-- TRY IT --
Look through the listing below for lines containing "Lock". State how many there are, and nothing else.

● ● ● ●

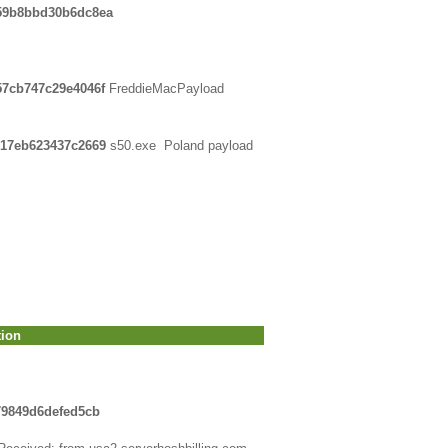
e59b8bbd30b6dc8ea
57cb747c29e4046f
FreddieMacPayload
617eb623437c2669
s50.exe Poland payload
tion
79849d6defed5cb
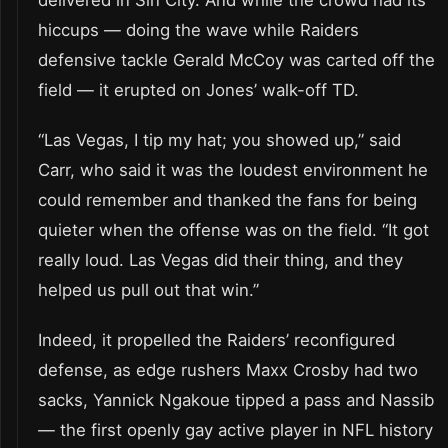
delivered in Sin City. And while the crowd had its
hiccups — doing the wave while Raiders
defensive tackle Gerald McCoy was carted off the
field — it erupted on Jones’ walk-off TD.
“Las Vegas, I tip my hat; you showed up,” said
Carr, who said it was the loudest environment he
could remember and thanked the fans for being
quieter when the offense was on the field. “It got
really loud. Las Vegas did their thing, and they
helped us pull out that win.”
Indeed, it propelled the Raiders’ reconfigured
defense, as edge rushers Maxx Crosby had two
sacks, Yannick Ngakoue tipped a pass and Nassib
— the first openly gay active player in NFL history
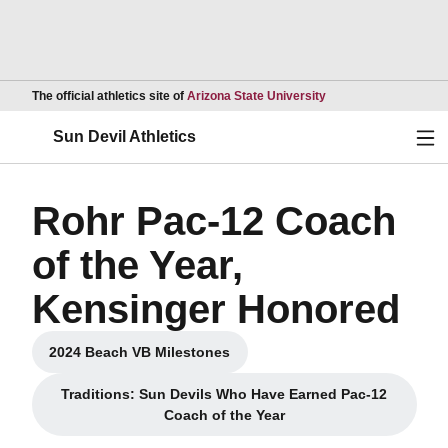
Opens in a new wind
The official athletics site of
Arizona State University
Ope
Sun Devil Athletics
Rohr Pac-12 Coach
of the Year,
Kensinger Honored
2024 Beach VB Milestones
Opens in a new window
Traditions: Sun Devils Who Have Earned Pac-12
Opens in a new window
Coach of the Year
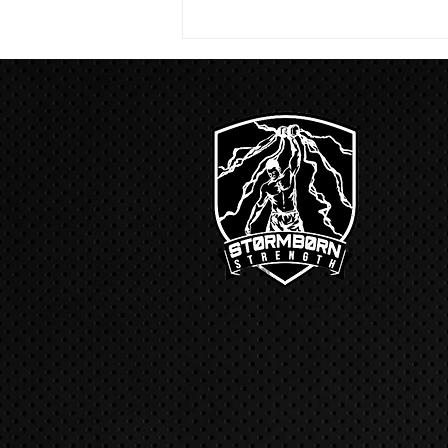
run with a...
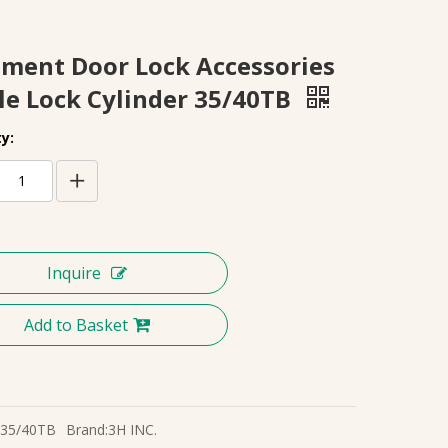
ment Door Lock Accessories
le Lock Cylinder 35/40TB
y:
Inquire
Add to Basket
35/40TB
Brand:
3H INC.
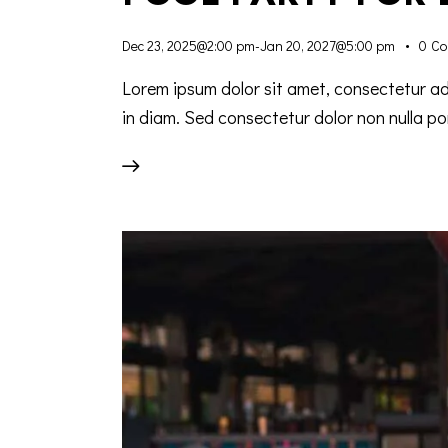
Dec 23, 2025@2:00 pm
-
Jan 20, 2027@5:00 pm
0
Co
Lorem ipsum dolor sit amet, consectetur adip
in diam. Sed consectetur dolor non nulla por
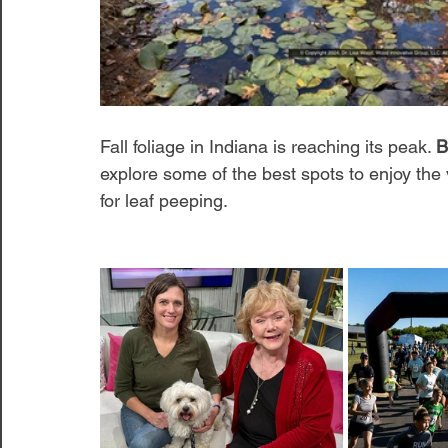
Fall foliage in Indiana is reaching its peak. 
B
explore some of the best spots to enjoy the
for leaf peeping. 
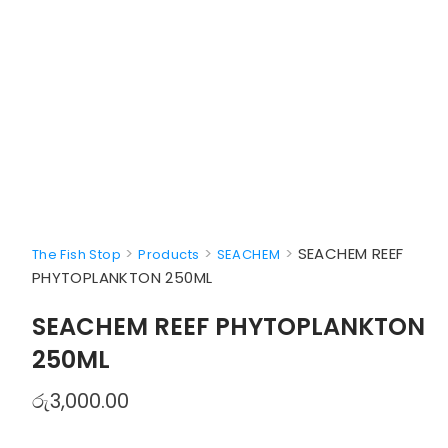
>
>
>
SEACHEM REEF
The Fish Stop
Products
SEACHEM
PHYTOPLANKTON 250ML
SEACHEM REEF PHYTOPLANKTON
250ML
රු
3,000.00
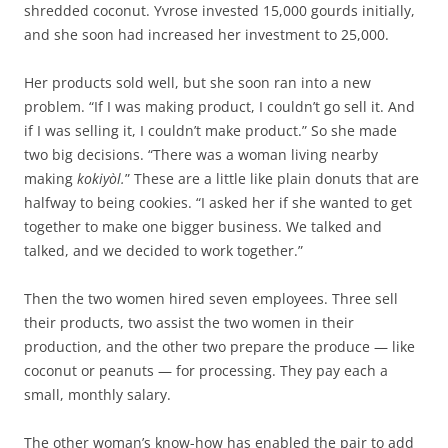
shredded coconut. Yvrose invested 15,000 gourds initially,
and she soon had increased her investment to 25,000.
Her products sold well, but she soon ran into a new
problem. “If I was making product, I couldn’t go sell it. And
if I was selling it, I couldn’t make product.” So she made
two big decisions. “There was a woman living nearby
making
kokiyòl.
” These are a little like plain donuts that are
halfway to being cookies. “I asked her if she wanted to get
together to make one bigger business. We talked and
talked, and we decided to work together.”
Then the two women hired seven employees. Three sell
their products, two assist the two women in their
production, and the other two prepare the produce — like
coconut or peanuts — for processing. They pay each a
small, monthly salary.
The other woman’s know-how has enabled the pair to add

● ● ● ●

-- RESULT OF THE TASK --
2